October 6, 1913 - August 9, 2003

Frances Swift Olney, 32 Esker Road, Hampton, New Hampshire died August 9, 2003 of complications from congestive heart failure. A resident of Hampton for more than thirty years, she lived independently into her ninetieth year following the death of her husband in 1971.

Thoughtful, opinionated and eccentric, she demonstrated her belief in the importance of education in a democratic society by being a career elementary school teacher, a voracious reader, and a supporter of political and liberal causes. Her memories of the struggles and successes of her many first graders, and news of their subsequent lives were the sources of profound pleasure for her.

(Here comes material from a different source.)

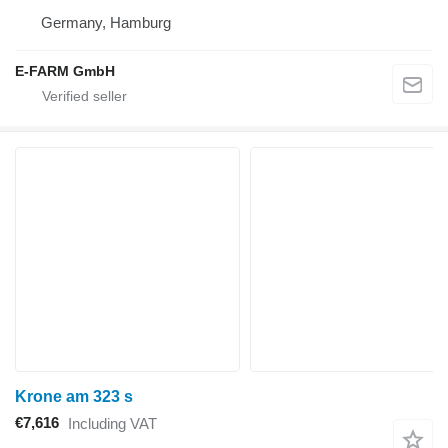
Germany, Hamburg
E-FARM GmbH
Krone am 323 s
€7,616
Including VAT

Martha Frances Swift was born October 6, 1913 in Greensboro, North Carolina. Mrs. Olney's father was high school principal, attorney and child labor law lobbyist Wiley Hampton Swift, and her mother was outspoken education and women's rights advocate Bulus Bagby Swift. Political and educational discussions of the early twentieth century were part of her everyday family life. She attended the Friends Quaker School in Manhattan as a young teenager, graduated from Greensboro (NC) High School, and received a B.A. degree from the University of North Carolina.

In the late thirties she worked for Time/Life in New York City, where she met her future husband Peter, a native of Hampton, NH. After a series of moves during the war years, while her husband worked in the aircraft industry and fought with the Marines in the Pacific, the family settled in Lincoln, RI, where her three children spent much of their childhoods. The move to Hampton was initially triggered by the needs of Mrs. Olney's aging mother-in-law, who resided on her family's homestead off Winnacunnet Rd. However, she quickly became a fixture in town herself through her teaching.

Although she had not lived in the south for more than sixty five years, Mrs. Olney nurtured her southern heritage and roots, returning regularly to her ancestral home at Montezuma Gap in the Smoky Mountains. Visits with her siblings, Wiley, David, "Buster" (Thomas) and "Bootsie" (Bulus), and reunions with the Bagby clan have provided colorful memories for Mrs. Olney's children and grandchildren. Her southern accent endured more than a half century of residency in the north and was with her at death.

Mrs. Olney is survived by her three children: Deborah Atwell of Rockland, Maine, a children's book author and illustrator; David, a musician and songwriter in Nashville, Tennessee; and Peter, an architect and resident of Hampton. She is also survived by eight grandchildren. A memorial service will be held at Exeter (NH) Cemetery, Saturday, September 13 at 10:00 a.m. to remember her full and interesting life. In lieu of flowers a donation to the Lane Library children's book room is suggested.